Siamo abituati a vedere i nuotatori in acqua. Nei loro movimenti sembrano perfetti. Tutto calcolato, una routine che si ripete giorno dopo giorno e che a chi guarda da fuori, sembra quasi semplice.
Ma cosa c’è nella testa, nel cuore e nell’anima dei nuotatori? Pasquale Sanzullo ci porterà in un viaggio attraverso immagini, suoni, pensieri e silenzi che fanno compagnia a chi nell’acqua vive, sogna, ride ed a volte piange.
Narici spalancate, respiro lungo, occhi aperti e testa alta; il desiderio del controllo parte esattamente così.
Eppure questo desiderio mica si lascia acchiappare. Con la testa scendi a compromessi, ci stringi un patto e non lasci che ti saboti, nella migliore delle ipotesi.

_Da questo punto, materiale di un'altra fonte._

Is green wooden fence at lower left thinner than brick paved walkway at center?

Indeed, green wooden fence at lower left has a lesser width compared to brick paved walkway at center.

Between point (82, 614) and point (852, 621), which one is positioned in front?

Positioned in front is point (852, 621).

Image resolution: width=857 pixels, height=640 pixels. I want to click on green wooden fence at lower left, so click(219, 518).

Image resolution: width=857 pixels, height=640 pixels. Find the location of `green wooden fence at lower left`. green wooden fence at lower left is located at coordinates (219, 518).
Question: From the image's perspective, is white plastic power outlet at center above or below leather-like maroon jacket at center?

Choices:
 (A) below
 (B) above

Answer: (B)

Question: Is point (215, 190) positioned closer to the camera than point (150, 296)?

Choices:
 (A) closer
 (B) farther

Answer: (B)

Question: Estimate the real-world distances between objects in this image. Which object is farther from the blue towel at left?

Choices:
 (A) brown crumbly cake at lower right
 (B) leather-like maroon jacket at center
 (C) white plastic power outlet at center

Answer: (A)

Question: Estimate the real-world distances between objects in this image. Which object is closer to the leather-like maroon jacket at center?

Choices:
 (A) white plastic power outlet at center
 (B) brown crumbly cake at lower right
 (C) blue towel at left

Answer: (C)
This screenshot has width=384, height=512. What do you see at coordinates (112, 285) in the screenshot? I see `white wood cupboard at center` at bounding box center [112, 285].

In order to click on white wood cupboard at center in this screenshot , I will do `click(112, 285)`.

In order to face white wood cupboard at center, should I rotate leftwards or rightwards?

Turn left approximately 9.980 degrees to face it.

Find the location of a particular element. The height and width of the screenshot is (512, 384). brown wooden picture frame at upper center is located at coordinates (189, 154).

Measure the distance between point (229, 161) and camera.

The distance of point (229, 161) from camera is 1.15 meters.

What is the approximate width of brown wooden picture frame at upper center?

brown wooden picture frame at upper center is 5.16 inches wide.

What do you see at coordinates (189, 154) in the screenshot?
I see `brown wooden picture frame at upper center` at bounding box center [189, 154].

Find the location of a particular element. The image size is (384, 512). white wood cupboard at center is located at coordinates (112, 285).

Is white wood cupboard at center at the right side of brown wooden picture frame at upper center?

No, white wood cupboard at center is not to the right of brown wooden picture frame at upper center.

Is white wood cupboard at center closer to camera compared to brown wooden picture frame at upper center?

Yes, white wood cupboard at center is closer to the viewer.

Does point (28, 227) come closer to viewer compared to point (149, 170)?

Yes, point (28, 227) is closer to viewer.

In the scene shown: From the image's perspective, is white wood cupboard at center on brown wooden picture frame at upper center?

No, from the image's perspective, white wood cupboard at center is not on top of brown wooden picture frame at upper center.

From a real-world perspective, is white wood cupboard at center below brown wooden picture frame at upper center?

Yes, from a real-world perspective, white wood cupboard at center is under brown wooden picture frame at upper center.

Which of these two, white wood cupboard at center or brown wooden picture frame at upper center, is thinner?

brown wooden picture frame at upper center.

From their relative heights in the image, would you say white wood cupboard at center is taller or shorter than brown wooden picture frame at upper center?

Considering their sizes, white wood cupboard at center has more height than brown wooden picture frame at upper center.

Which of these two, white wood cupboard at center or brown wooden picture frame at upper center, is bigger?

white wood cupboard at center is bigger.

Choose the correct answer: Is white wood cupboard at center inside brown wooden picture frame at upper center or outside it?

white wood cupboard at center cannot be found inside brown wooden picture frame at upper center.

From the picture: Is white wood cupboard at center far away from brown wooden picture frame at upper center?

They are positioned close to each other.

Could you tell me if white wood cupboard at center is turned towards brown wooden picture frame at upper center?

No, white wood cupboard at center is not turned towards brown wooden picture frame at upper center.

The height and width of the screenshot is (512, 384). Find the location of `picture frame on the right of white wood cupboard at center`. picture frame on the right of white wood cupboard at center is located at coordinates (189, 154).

In acqua, pochi secondi dopo, il respiro sarà corto, lo stomaco avrà un volume diverso e l’addome supplicherà la distensione.
Eppure ci viene chiesto di convivere con tutto questo.
Questa fatica va baciata pur non amandola.
Chi dice di essere innamorato della fatica mente sapendo di mentire.
Noi non siamo nati per soffrire, eppure rischiare di soffrire poco più di chi hai affianco in corsia può dare la svolta alla tua vita.
Quella svolta che sbarra per sempre la strada a quei brutti inseguitori che sono i rimpianti.
Spesso dall’entità della nostra fatica si valuta il merito.
Quel merito che ci fa sentire in colpa se la fatica che l’ha determinato è stata controllata e non straordinaria.
Si, la fatica controllata è perimetrata nella sicurezza della comfort zone, invece lo sforzo straordinario lascia spazio al panico, dotato di braccia che stritolano la gola e di gambe che bloccano il diaframma.
Niente può essere realizzato sia in fretta che in sicurezza.
Perciò nuotare al limite delle tue possibilità (momentanee) mina ogni controllo sulla reazione emotiva della testa. Insomma, non resta altra scelta che abbracciare la vulnerabilità.
In quell’istante mi viene in mente la mia guida che in una sola parola racchiude diecimila ore sprecate nella motivazione. Lui non mi dice: “Forza”; la sua parola è: “Esplora”.